時事問題について

中学の定期試験ではどの学年も決まって社会科の出題に「時事問題」というのがある。ちなみにネット上にもたくさんの時事問題サイトがあり「社会科テスト 時事問題」などと検索をかけるとたくさんのサイトがヒットする。すごいですよ。塾でも試験対策に時事問題のプリントを作って、覚えておけよぉ、とやっているところはいっぱいあります。

そもそも中学校の社会の試験に時事問題が出題される目的ってなんなんでしょう。社会に関心を持つ。今の時代に注意を向ける。そんなところなんでしょうか。とすると、なんだかなぁ、といった疑問が頭をもたげてきます。

今回も「国民栄誉賞を受賞したのは?」といった出題がありました。これってなんかのクイズみたいだと思いませんか? 伊調馨さんが国民栄誉賞を受賞しました。その伊調馨さんがレスリングで4連覇をしたオリンピックが開かれたのはどこですか? といった質問から、その場所を地図の中で選ばせ、ブラジルに関する問題に続く、といった設問ならわかるのですが。伊調馨さんの名前を書かせて子どものどんなチカラを測ろうとしているのでしょうか。

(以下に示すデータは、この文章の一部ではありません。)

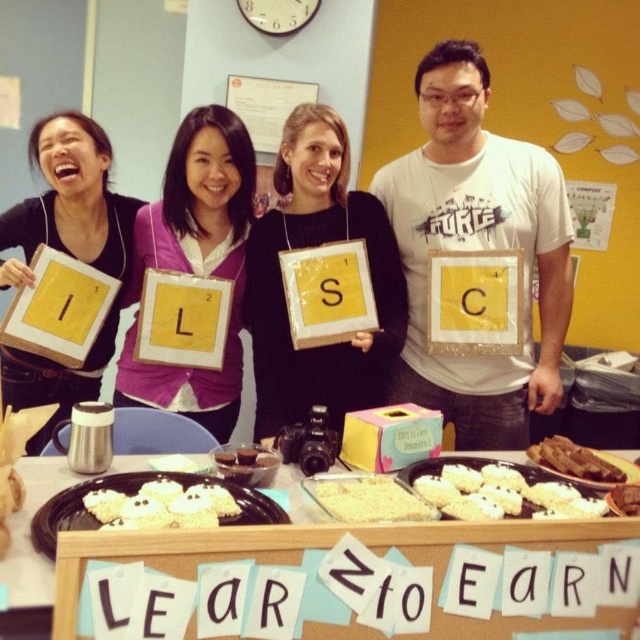 Consider the image. You are a food delivery person who needs to place a hot meal on the table. The meal includes the brown crispy meat at center. However, there is a white cardboard sign at center in the way. Can you slide the sign aside to make space for the meat without moving it more than 30 inches?

The distance between the white cardboard sign at center and brown crispy meat at center is 33.74 inches. Since the required movement exceeds 30 inches, you cannot slide the sign aside within the limit.

Based on the scene description, which baked good is positioned lower on the table between the white rice cake at center and the white crumbly cake at center?

The white rice cake at center is located below the white crumbly cake at center, so it is positioned lower on the table.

何だか最近の中学の時事問題の出題は、時事問題を出題することが目的化してしまっていて、何か違うんじゃないかなぁ、とながめています。

miyajukuとしては基本的にほっておきます。伊調馨さんの名前を覚えることに時間を使うのであれば、中3生は地理や歴史の復習に時間をかけた方が良いですし、1年生や2年生も、もっといろいろなことを掘り下げて、30字や50字で説明できる演習をした方がずっと本人たちのためになると考えるからです。

時事問題。嫌いだなぁ。少なくとも、いつからいつまでにおこった出来事で政治分野に限る、などと範囲を指定するべきではないでしょうか。時事問題も出します、といった範囲って、いつものように子ども相手だからこんなもんでいいや、といった教師側のあまえだと思うのですが。